Task objective: Your answer must restate each entry below word for word, with no pictures in it.

Stored data entries
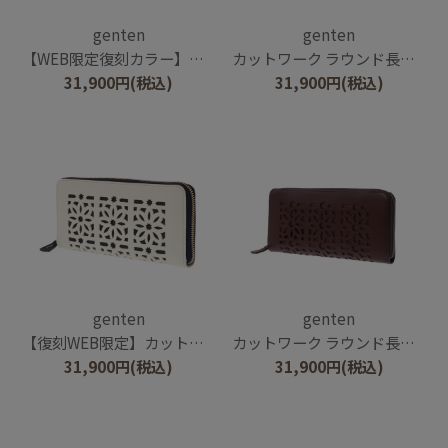
genten
genten
【WEB限定復刻カラー】カットワーク ラウンド長財布
カットワーク ラウンド長財布
31,900
円
(税込)
31,900
円
(税込)
genten
genten
【復刻WEB限定】カットワーク ラウンド長財布
カットワーク ラウンド長財布
31,900
円
(税込)
31,900
円
(税込)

Answer to the problem:
genten
genten
【WEB限定復刻カラー】カットワーク ラウンド長財布
カットワーク ラウンド長財布
31,900
円
(税込)
31,900
円
(税込)
genten
genten
【復刻WEB限定】カットワーク ラウンド長財布
カットワーク ラウンド長財布
31,900
円
(税込)
31,900
円
(税込)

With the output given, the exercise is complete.